Please transcribe exactly, and only, the lines of the data below between the line holding "From (29, 590)" and the line holding "ToString (46, 2427)", inclusive.

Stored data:
+++

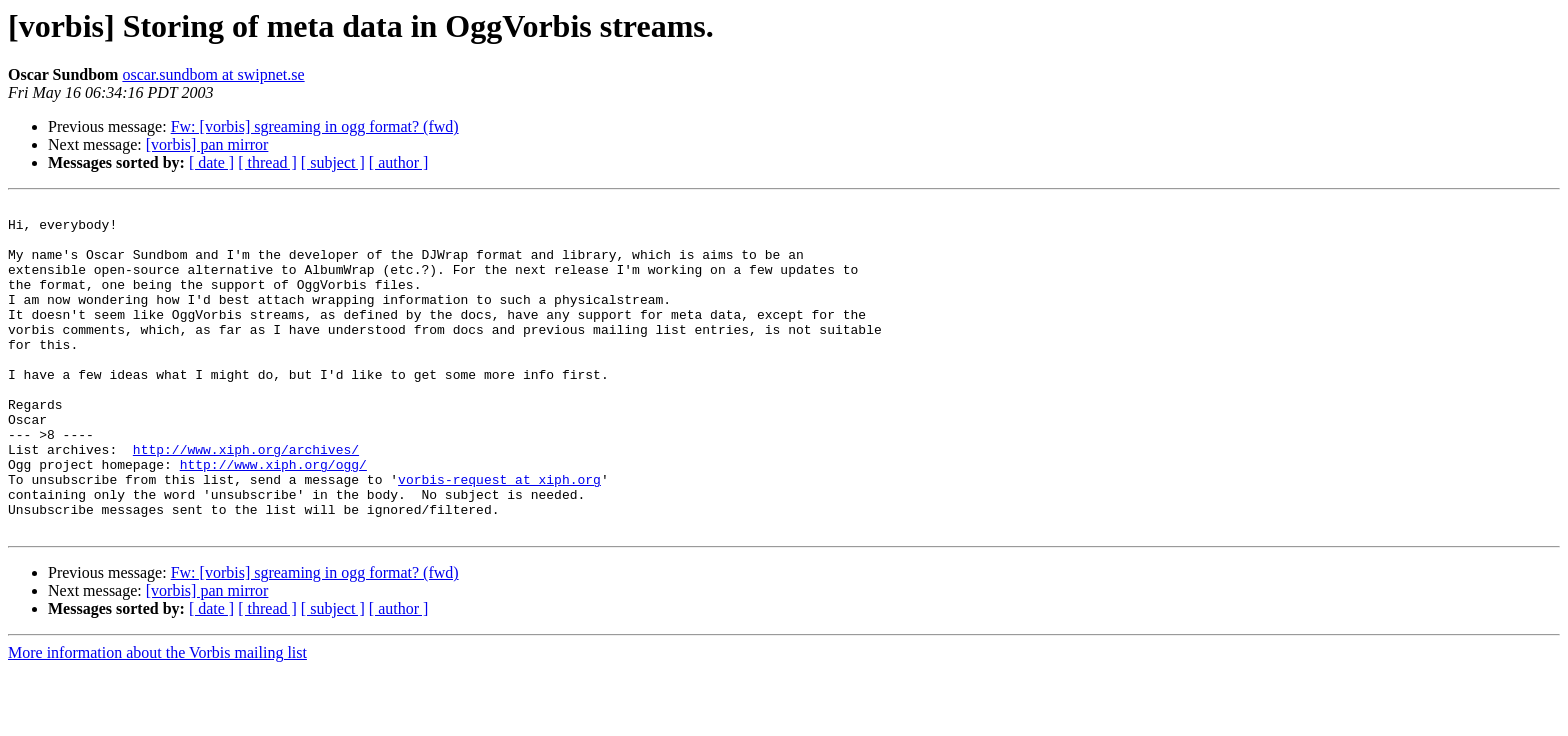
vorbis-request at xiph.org (499, 536)
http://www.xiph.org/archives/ (246, 500)
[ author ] (399, 162)
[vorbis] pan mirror (207, 144)
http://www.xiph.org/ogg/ (273, 518)
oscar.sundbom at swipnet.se (213, 74)
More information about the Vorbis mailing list (157, 718)
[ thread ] (267, 162)
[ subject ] (333, 162)
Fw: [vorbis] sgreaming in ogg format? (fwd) (315, 126)
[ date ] (211, 162)
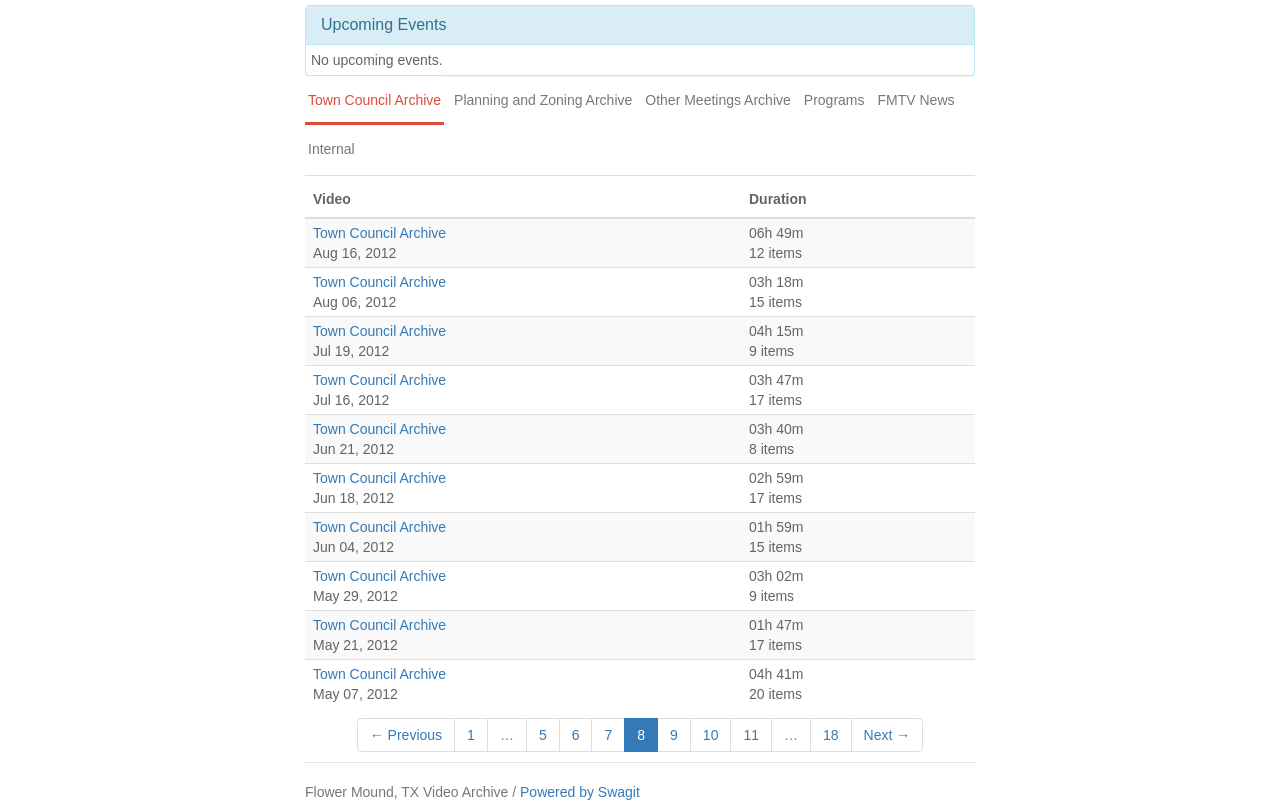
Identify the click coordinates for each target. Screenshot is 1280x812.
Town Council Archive (374, 100)
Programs (834, 100)
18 (831, 735)
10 (711, 735)
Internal (331, 149)
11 (751, 735)
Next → (887, 735)
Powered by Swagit (580, 792)
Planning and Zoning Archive (543, 100)
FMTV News (916, 100)
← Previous (406, 735)
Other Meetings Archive (718, 100)
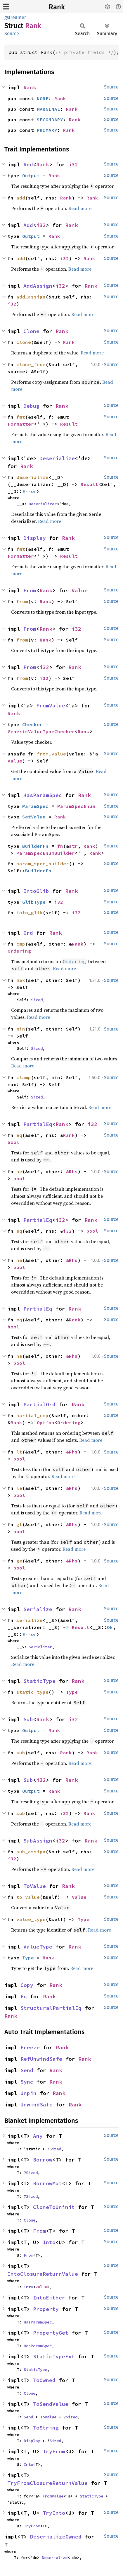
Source (11, 33)
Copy (26, 1985)
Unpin (28, 2093)
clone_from (31, 364)
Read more (79, 208)
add (20, 198)
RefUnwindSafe (41, 2058)
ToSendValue (50, 2404)
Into (49, 2242)
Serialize (37, 1609)
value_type (31, 1919)
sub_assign (31, 1852)
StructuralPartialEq (51, 2007)
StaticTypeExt (54, 2356)
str (73, 846)
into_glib (29, 912)
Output (31, 175)
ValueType (37, 1946)
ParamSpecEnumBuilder (45, 853)
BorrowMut (47, 2183)
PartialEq (37, 1124)
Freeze (30, 2047)
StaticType (39, 1681)
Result (69, 424)
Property (46, 2309)
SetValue (34, 817)
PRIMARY (47, 130)
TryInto (54, 2513)
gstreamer (15, 17)
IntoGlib (36, 891)
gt (19, 1524)
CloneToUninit (54, 2207)
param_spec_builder (42, 863)
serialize (29, 1620)
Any (38, 2136)
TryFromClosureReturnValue (47, 2483)
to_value (28, 1897)
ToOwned (44, 2380)
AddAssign (37, 285)
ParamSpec (35, 806)
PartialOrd (39, 1404)
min (20, 1029)
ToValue (34, 1886)
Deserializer (43, 503)
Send (26, 2070)
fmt (20, 417)
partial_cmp (32, 1415)
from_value (51, 754)
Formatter (21, 424)
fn (60, 846)
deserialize (32, 477)
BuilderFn (35, 846)
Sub (28, 1719)
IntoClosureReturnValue (42, 2273)
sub (20, 1753)
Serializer (40, 1646)
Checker (32, 724)
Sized (37, 999)
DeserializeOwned (56, 2536)
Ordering (19, 951)
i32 (73, 164)
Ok (110, 1627)
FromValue (50, 705)
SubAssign (37, 1840)
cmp (20, 944)
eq (19, 1135)
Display (34, 538)
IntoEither (49, 2297)
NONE (42, 98)
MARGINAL (48, 109)
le (19, 1488)
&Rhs (72, 1171)
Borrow (42, 2159)
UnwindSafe (36, 2104)
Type (72, 1692)
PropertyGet (50, 2332)
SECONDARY (50, 119)
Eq (23, 1996)
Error (29, 491)
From (29, 590)
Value (80, 590)
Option (45, 1422)
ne (19, 1171)
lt (19, 1452)
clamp (23, 1077)
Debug (31, 405)
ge (19, 1561)
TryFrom (54, 2451)
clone (23, 342)
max (20, 980)
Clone (31, 331)
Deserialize (57, 458)
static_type (32, 1692)
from (22, 601)
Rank (57, 7)
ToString (46, 2427)
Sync (26, 2081)
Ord (28, 932)
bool (13, 1142)
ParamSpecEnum (76, 806)
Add (28, 164)
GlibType (34, 902)
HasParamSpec (42, 795)
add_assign (31, 297)
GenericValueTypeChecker (41, 731)
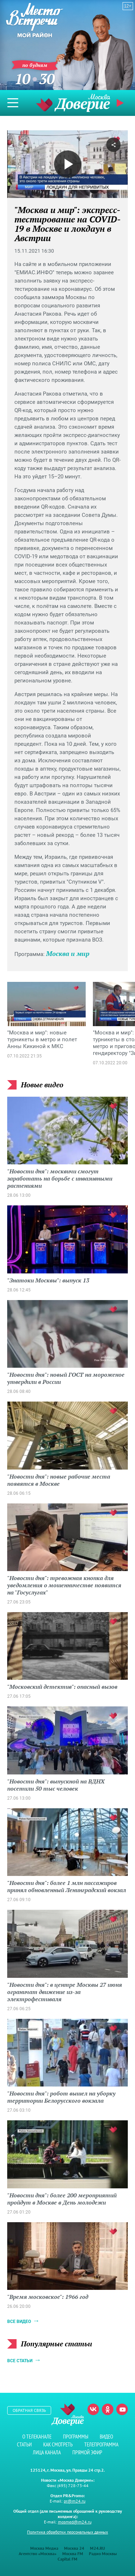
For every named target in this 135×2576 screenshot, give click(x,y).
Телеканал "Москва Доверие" (73, 103)
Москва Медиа (44, 2548)
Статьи (24, 2444)
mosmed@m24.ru (74, 2522)
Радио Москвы (103, 2553)
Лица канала (47, 2452)
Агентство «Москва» (38, 2553)
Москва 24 (74, 2548)
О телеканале (36, 2436)
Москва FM (72, 2553)
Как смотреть (58, 2444)
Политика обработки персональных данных (67, 2532)
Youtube (122, 2409)
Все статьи (19, 2360)
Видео (106, 2436)
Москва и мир (67, 953)
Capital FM (67, 2559)
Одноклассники (107, 2409)
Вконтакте (93, 2409)
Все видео (19, 2321)
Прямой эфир (121, 103)
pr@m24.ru (74, 2501)
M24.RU (97, 2548)
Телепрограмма (101, 2444)
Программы (75, 2436)
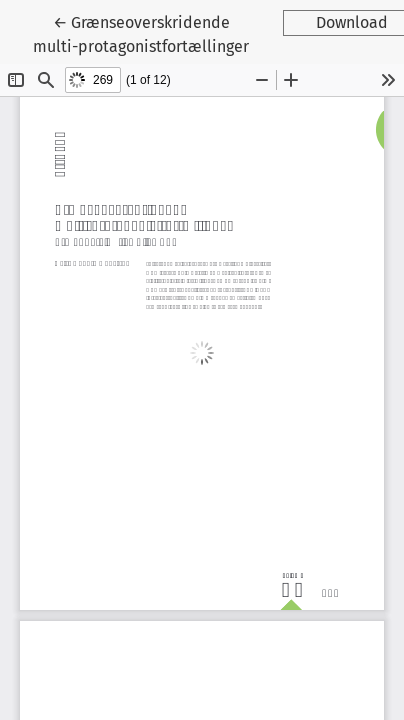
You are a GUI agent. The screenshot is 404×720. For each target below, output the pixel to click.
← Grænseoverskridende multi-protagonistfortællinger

+++

**Exercise answer:**
From (29, 590)
Value (80, 590)
Option (45, 1422)
ne (19, 1171)
lt (19, 1452)
clamp (23, 1077)
Debug (31, 405)
ge (19, 1561)
TryFrom (54, 2451)
clone (23, 342)
max (20, 980)
Clone (31, 331)
Deserialize (57, 458)
static_type (32, 1692)
from (22, 601)
Rank (57, 7)
ToString (46, 2427)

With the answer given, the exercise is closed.